Artillery and small arms fire are still exchanged daily. Last week alone, international cease-fire monitors reported roughly 7,700 cease-fire violations in eastern Ukraine.

“Last week was in many ways the worst we have seen so far this year,” Alexander Hug, principal deputy chief monitor of the OSCE Special Monitoring Mission to Ukraine, told reporters Monday in Kyiv.

OSCE monitors can identify cease-fire violations through direct observation or by hearing the sounds of explosions or small arms fire. Each shot fired is not a distinct violation. Sometimes a single cease-fire violation comprises dozens of separate attacks.

Near its border with Ukraine, Russia has deployed about 80,000 troops equipped with armor and artillery—a force capable of launching a rapid, large-scale land invasion, military experts say.

With Ukrainian and Russian troops already shooting at each other daily in the Donbas, Ukrainian officials do not discount the possibility of an unanticipated escalation that neither side wants—an inevitable risk due to the fog of war.

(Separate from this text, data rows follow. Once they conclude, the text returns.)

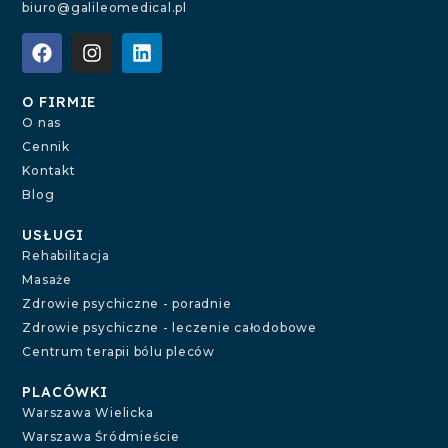
biuro@galileomedical.pl
O FIRMIE
O nas
Cennik
Kontakt
Blog
USŁUGI
Rehabilitacja
Masaże
Zdrowie psychiczne - poradnie
Zdrowie psychiczne - leczenie całodobowe
Centrum terapii bólu pleców
PLACÓWKI
Warszawa Wielicka
Warszawa Śródmieście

Many foreign visitors to Kyiv for the Champions League final were not concerned about the ongoing war in eastern Ukraine.

That’s why every escalatory cycle of the existing conflict, such as the one this week, poses an existential national security threat to Ukraine.

“Let Russia know that we are ready to fight back, and we keep nine grams of lead for everyone who comes to us with a sword,” Ukrainian President Petro Poroshenko said in March regarding Russia’s military posture on Ukraine’s borders.

Meanwhile, in Kyiv on Friday, the festivities continued in the lead-up to Saturday’s Champions League final.

Chris Wagenaar, a 29-year-old from New York City, was among the crowd gathered Friday in the fan zone on Khreshchatyk.

When asked if he had considered the war while planning his trip to Ukraine, Wagenaar replied, “You mean Crimea?”

This correspondent then explained the current situation in the Donbas, as well as this week’s escalation in violence.

Wagenaar replied, “Honestly, I didn’t know there was a war going on. I’d heard about Crimea, but it never dawned on me that things were still that intense.”